● **Collection entries**

+++++

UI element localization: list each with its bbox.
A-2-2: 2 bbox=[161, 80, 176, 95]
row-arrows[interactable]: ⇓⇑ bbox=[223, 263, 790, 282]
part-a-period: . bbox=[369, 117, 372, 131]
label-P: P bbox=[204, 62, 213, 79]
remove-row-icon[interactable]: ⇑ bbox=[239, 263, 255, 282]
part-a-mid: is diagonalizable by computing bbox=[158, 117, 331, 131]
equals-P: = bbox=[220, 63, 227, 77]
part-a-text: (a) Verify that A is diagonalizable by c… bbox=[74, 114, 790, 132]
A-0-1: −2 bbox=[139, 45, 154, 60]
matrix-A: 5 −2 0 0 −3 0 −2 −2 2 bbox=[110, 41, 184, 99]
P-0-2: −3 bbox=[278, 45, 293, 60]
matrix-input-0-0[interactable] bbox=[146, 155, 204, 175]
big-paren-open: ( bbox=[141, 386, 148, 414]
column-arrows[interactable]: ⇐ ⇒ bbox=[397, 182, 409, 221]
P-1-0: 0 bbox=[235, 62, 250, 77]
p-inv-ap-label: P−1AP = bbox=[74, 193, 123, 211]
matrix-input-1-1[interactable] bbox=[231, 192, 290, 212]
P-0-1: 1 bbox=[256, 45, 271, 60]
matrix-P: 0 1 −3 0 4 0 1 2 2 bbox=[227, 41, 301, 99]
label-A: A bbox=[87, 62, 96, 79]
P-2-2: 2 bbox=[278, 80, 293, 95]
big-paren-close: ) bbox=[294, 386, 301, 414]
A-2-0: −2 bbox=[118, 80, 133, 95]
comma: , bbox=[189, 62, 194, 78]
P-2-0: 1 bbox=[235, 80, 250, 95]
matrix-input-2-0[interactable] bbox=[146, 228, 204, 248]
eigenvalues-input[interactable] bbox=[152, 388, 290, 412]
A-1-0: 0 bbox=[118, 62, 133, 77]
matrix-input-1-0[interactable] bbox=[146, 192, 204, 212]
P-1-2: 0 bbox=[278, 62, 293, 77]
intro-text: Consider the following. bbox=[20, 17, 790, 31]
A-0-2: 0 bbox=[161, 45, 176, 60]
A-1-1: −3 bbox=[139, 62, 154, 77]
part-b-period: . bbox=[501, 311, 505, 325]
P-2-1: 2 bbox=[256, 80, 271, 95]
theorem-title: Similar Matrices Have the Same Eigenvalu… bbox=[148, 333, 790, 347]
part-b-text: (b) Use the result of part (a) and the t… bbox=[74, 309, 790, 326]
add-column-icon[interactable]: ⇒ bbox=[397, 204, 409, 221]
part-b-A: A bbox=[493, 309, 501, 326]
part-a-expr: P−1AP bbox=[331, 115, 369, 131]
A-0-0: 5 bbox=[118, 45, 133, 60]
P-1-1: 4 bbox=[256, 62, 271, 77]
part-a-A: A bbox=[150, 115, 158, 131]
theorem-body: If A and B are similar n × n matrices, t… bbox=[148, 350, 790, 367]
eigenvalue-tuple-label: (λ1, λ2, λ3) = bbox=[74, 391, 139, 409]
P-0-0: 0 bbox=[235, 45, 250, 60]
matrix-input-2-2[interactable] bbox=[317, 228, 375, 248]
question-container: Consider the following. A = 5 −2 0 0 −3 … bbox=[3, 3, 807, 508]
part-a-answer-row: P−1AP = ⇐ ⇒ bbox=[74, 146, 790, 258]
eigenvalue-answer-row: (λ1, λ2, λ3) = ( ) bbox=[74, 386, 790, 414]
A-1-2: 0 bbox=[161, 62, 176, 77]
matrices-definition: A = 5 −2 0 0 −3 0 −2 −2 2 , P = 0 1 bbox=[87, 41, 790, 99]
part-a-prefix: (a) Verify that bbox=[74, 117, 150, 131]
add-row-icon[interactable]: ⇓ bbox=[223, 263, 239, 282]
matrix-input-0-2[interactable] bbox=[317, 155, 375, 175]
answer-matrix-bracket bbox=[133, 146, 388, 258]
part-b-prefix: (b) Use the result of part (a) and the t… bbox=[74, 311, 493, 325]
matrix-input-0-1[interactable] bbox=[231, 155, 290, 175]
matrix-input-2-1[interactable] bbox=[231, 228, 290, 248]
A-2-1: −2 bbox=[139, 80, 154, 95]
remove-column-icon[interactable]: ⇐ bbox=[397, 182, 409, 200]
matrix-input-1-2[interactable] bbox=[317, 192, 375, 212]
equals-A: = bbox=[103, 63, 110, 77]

+++++

● **WHAT YOU NEED TO DO**
Using the entries above, return each line in which the word "label" occurs.

● **EXERCISE SOLUTION**
label-P: P bbox=[204, 62, 213, 79]
p-inv-ap-label: P−1AP = bbox=[74, 193, 123, 211]
label-A: A bbox=[87, 62, 96, 79]
eigenvalue-tuple-label: (λ1, λ2, λ3) = bbox=[74, 391, 139, 409]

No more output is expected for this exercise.